Subgroups of $U(d)$ Induce Natural RNN and Transformer Architectures

TL;DR

This paper introduces a unified framework for sequence models like RNNs and Transformers based on subgroups of U(d), enabling flexible architectures and demonstrating improved performance with orthogonal-state models on standard benchmarks.

Contribution

It develops a minimal axiomatic approach to derive RNN and Transformer architectures from subgroup choices, providing a versatile template for designing sequence models.

Findings

Orthogonal-state RNNs and Transformers perform well on Tiny Shakespeare and Penn Treebank.

A linear-mixing extension in tangent space enhances performance across subgroup choices.
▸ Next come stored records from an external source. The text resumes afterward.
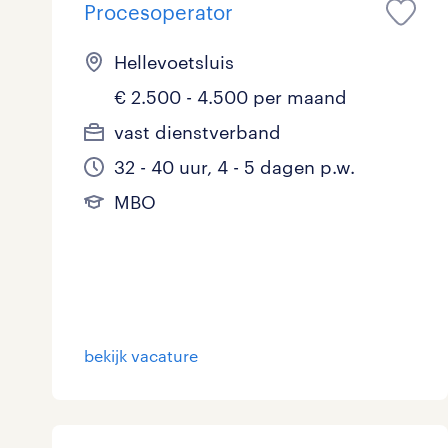
Procesoperator
Hellevoetsluis
€ 2.500 - 4.500 per maand
vast dienstverband
32 - 40 uur, 4 - 5 dagen p.w.
MBO
bekijk vacature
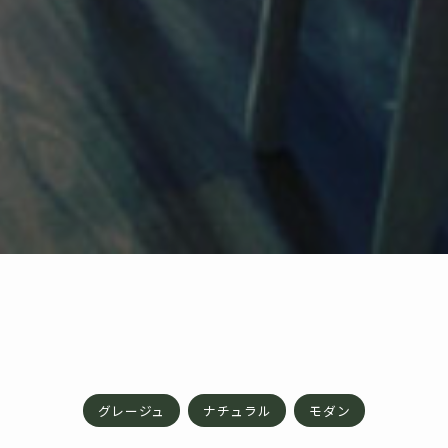
グレージュ
ナチュラル
モダン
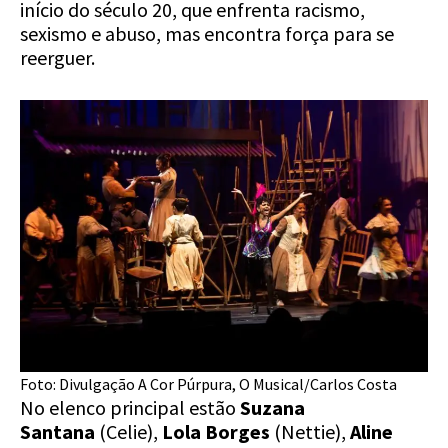
início do século 20, que enfrenta racismo,
sexismo e abuso, mas encontra força para se
reerguer.
Foto: Divulgação A Cor Púrpura, O Musical/Carlos Costa
No elenco principal estão
Suzana
Santana
(Celie),
Lola Borges
(Nettie),
Aline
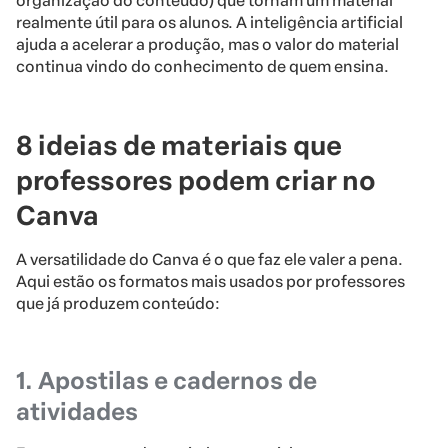
organização do conteúdo) que tornam um material
realmente útil para os alunos. A inteligência artificial
ajuda a acelerar a produção, mas o valor do material
continua vindo do conhecimento de quem ensina.
8 ideias de materiais que
professores podem criar no
Canva
A versatilidade do Canva é o que faz ele valer a pena.
Aqui estão os formatos mais usados por professores
que já produzem conteúdo:
1. Apostilas e cadernos de
atividades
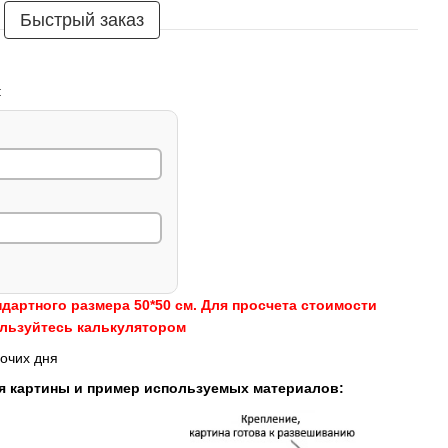
Быстрый заказ
:
ндартного размера 50*50 см. Для просчета стоимости
ользуйтесь калькулятором
очих дня
я картины и пример используемых материалов:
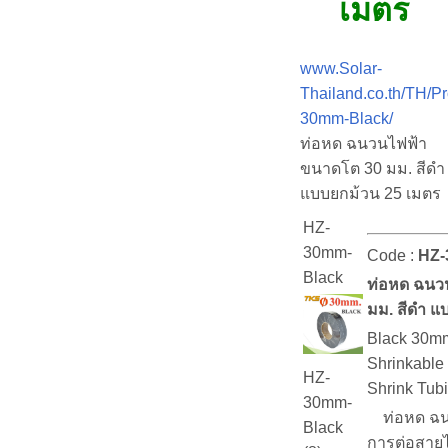
เมตร
www.Solar-
Thailand.co.th/TH/P
30mm-Black/
ท่อหด ฉนวนไฟฟ้า
ขนาดโต 30 มม. สีดำ
แบบยกม้วน 25 เมตร
HZ-
30mm-
Code :
HZ-
Black
ท่อหด ฉนว
มม. สีดำ แ
Black 30mm
Shrinkable
HZ-
Shrink Tub
30mm-
ท่อหด ฉนว
Black
การต่อสาย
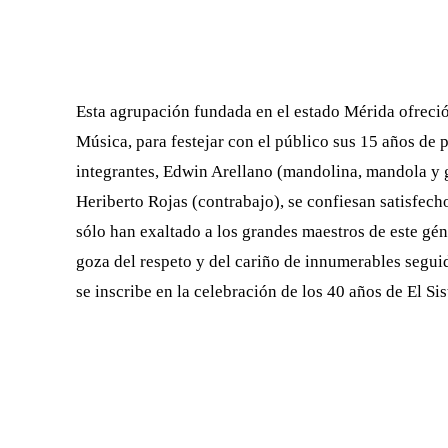
FACEBOOK
X
CUOTA
Esta agrupación fundada en el estado Mérida ofreció
Música, para festejar con el público sus 15 años de 
integrantes, Edwin Arellano (mandolina, mandola y g
Heriberto Rojas (contrabajo), se confiesan satisfech
sólo han exaltado a los grandes maestros de este gén
goza del respeto y del cariño de innumerables segui
se inscribe en la celebración de los 40 años de El Si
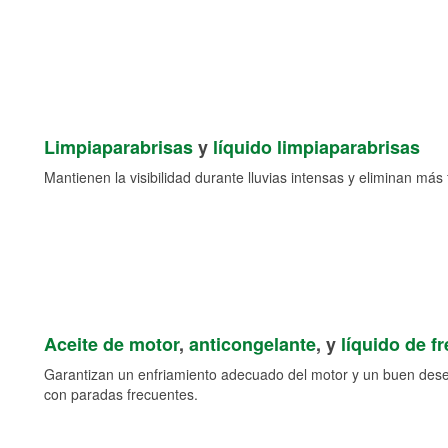
Limpiaparabrisas
y
líquido limpiaparabrisas
Mantienen la visibilidad durante lluvias intensas y eliminan más 
Aceite de motor
,
anticongelante
, y
líquido de f
Garantizan un enfriamiento adecuado del motor y un buen des
con paradas frecuentes.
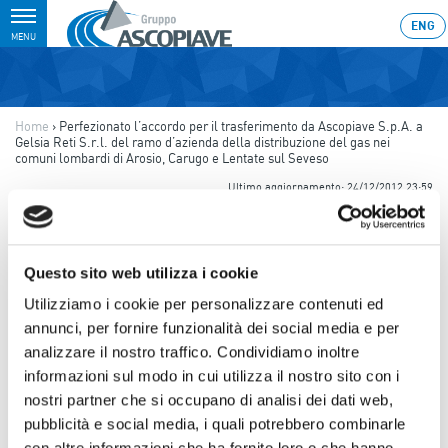
Toggle
ENG
MENU
navigation
Home
›
Perfezionato l’accordo per il trasferimento da Ascopiave S.p.A. a
Gelsia Reti S.r.l. del ramo d’azienda della distribuzione del gas nei
comuni lombardi di Arosio, Carugo e Lentate sul Seveso
Ultimo aggiornamento: 24/12/2012 23:59
24.12.2012
PERFEZIONATO L’ACCORDO
Questo sito web utilizza i cookie
PER IL TRASFERIMENTO DA
Utilizziamo i cookie per personalizzare contenuti ed
annunci, per fornire funzionalità dei social media e per
ASCOPIAVE S.P.A. A GELSIA
analizzare il nostro traffico. Condividiamo inoltre
RETI S.R.L. DEL RAMO
informazioni sul modo in cui utilizza il nostro sito con i
D’AZIENDA DELLA
nostri partner che si occupano di analisi dei dati web,
pubblicità e social media, i quali potrebbero combinarle
DISTRIBUZIONE DEL GAS NEI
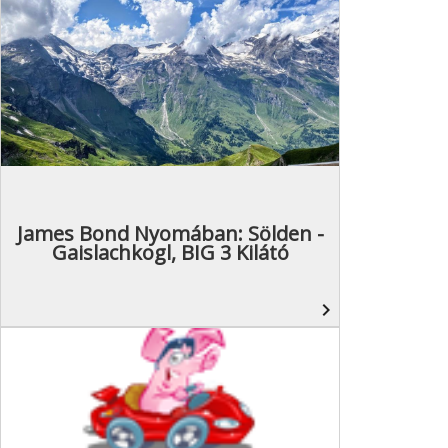
James Bond Nyomában: Sölden -
Gaislachkogl, BIG 3 Kilátó
navigate_next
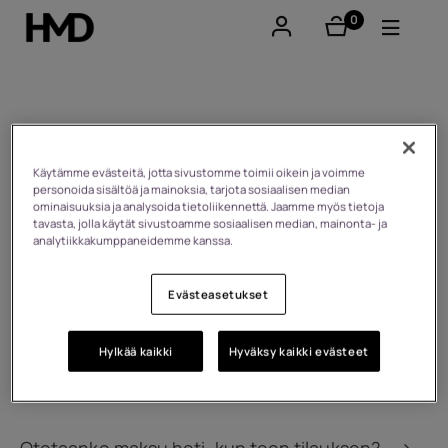
0
tuotteet
Tili
Smartphones
Takaisin
Perinteiset puhelimet
Käytämme evästeitä, jotta sivustomme toimii oikein ja voimme
personoida sisältöä ja mainoksia, tarjota sosiaalisen median
FAQ
ominaisuuksia ja analysoida tietoliikennettä. Jaamme myös tietoja
Lisävarusteet
tavasta, jolla käytät sivustoamme sosiaalisen median, mainonta- ja
analytiikkakumppaneidemme kanssa.
Tuote-/tilaustiedustelut/verkkokauppa
Tarjoukset
Evästeasetukset
Maksut
Palautukset
Toimitus
Hylkää kaikki
Hyväksy kaikki evästeet
Takuu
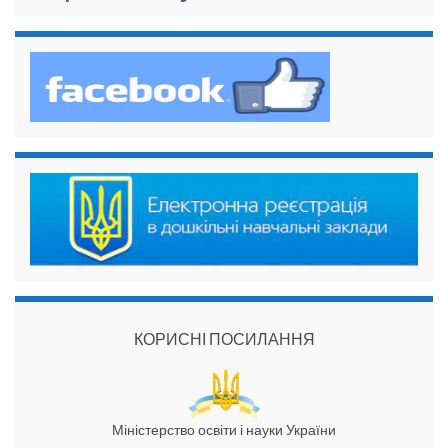
КОРИСНІ ПОСИЛАННЯ
Міністерство освіти і науки України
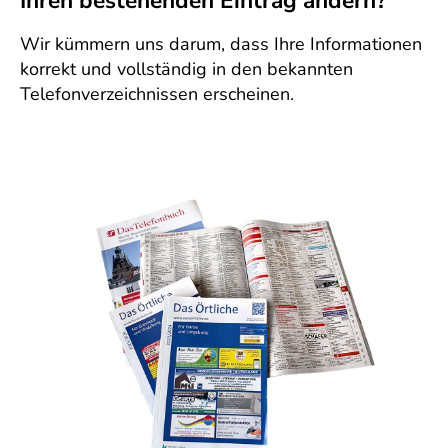
Ihren bestehenden Eintrag ändern?
Wir kümmern uns darum, dass Ihre Informationen
korrekt und vollständig in den bekannten
Telefonverzeichnissen erscheinen.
The framework allows for flexible, subgroup-based sequence model design.

Abstract

This paper presents a direct framework for sequence models with hidden states on closed subgroups of U(d). We use a minimal axiomatic setup and derive recurrent and transformer templates from a shared skeleton in which subgroup choice acts as a drop-in replacement for state space, tangent projection, and update map. We then specialize to O(d) and evaluate orthogonal-state RNN and transformer models on Tiny Shakespeare and Penn Treebank under parameter-matched settings. We also report a general linear-mixing extension in tangent space, which applies across subgroup choices and improves finite-budget performance in the current O(d) experiments.